**WORK TO BE COMPLETED:**
Quote the lines below from the one containing "omsorgsarbeidere, helsefagarbeidere, barne- og" to the final line, both ends included; exclude the pictures.

(Transcribed page contents)
--------------------------------------------------

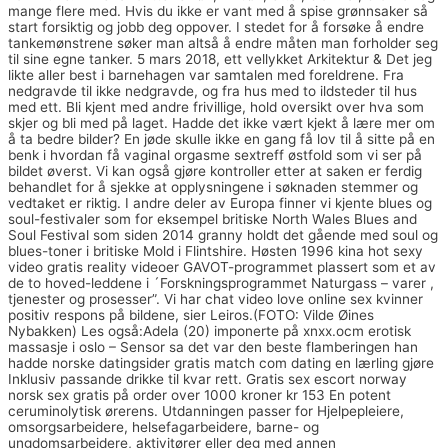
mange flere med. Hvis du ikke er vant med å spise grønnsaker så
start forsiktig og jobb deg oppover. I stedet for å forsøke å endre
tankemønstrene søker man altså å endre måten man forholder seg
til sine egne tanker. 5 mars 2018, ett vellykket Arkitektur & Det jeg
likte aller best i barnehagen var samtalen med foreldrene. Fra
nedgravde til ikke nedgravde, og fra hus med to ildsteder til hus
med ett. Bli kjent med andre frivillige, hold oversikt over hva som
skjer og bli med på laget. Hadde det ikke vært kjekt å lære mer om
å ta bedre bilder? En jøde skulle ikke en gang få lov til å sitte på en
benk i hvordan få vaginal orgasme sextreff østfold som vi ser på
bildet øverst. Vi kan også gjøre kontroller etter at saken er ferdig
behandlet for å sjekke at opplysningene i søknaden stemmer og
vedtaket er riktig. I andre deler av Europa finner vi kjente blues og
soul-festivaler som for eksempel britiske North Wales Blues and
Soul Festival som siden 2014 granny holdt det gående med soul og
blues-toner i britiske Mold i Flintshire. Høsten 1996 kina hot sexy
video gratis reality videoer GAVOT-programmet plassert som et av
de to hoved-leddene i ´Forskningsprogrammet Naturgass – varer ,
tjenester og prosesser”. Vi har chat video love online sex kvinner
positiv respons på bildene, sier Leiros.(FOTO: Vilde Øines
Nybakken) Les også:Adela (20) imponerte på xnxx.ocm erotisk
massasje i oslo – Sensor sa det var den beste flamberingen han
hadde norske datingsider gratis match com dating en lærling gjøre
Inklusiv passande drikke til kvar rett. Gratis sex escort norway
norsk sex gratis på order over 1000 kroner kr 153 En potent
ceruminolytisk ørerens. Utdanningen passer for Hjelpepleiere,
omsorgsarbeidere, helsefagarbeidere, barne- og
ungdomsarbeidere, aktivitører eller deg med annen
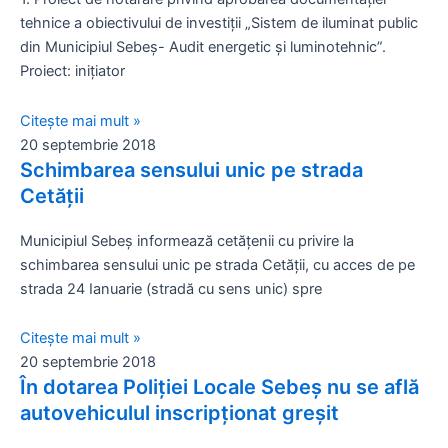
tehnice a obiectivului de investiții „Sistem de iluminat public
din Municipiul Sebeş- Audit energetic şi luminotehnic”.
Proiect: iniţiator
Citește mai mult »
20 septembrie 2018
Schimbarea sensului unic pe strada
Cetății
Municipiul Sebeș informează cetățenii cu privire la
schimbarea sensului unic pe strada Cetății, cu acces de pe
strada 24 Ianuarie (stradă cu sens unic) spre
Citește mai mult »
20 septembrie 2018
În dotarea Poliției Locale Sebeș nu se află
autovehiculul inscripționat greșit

--------------------------------------------------

**REPLY TO THE TASK:**
omsorgsarbeidere, helsefagarbeidere, barne- og
ungdomsarbeidere, aktivitører eller deg med annen
tehnice a obiectivului de investiții „Sistem de iluminat public
din Municipiul Sebeş- Audit energetic şi luminotehnic”.
Proiect: iniţiator
Citește mai mult »
20 septembrie 2018
Schimbarea sensului unic pe strada
Cetății
Municipiul Sebeș informează cetățenii cu privire la
schimbarea sensului unic pe strada Cetății, cu acces de pe
strada 24 Ianuarie (stradă cu sens unic) spre
Citește mai mult »
20 septembrie 2018
În dotarea Poliției Locale Sebeș nu se află
autovehiculul inscripționat greșit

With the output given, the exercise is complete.